Try it ▸ Without reproducing any picture, copy the records word for word.

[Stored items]
__________________________________________________

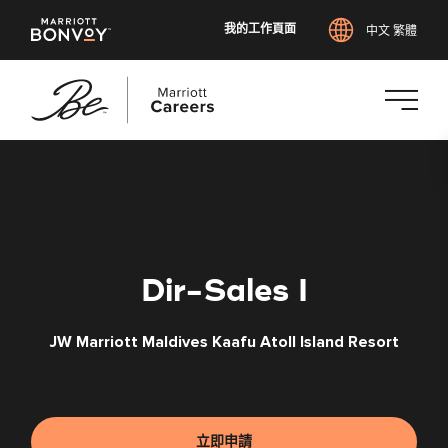
我的工作頁面
中文 繁體
跳
至
主
要
內
容
Dir-Sales I
JW Marriott Maldives Kaafu Atoll Island Resort
立即申請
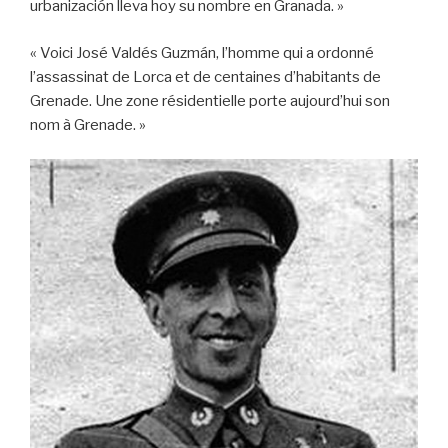
urbanización lleva hoy su nombre en Granada. »
« Voici José Valdés Guzmán, l’homme qui a ordonné
l’assassinat de Lorca et de centaines d’habitants de
Grenade. Une zone résidentielle porte aujourd’hui son
nom à Grenade. »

__________________________________________________

Solution to this task ▸
我的工作頁面
中文 繁體
跳
至
主
要
內
容
Dir-Sales I
JW Marriott Maldives Kaafu Atoll Island Resort
立即申請
urbanización lleva hoy su nombre en Granada. »
« Voici José Valdés Guzmán, l’homme qui a ordonné
l’assassinat de Lorca et de centaines d’habitants de
Grenade. Une zone résidentielle porte aujourd’hui son
nom à Grenade. »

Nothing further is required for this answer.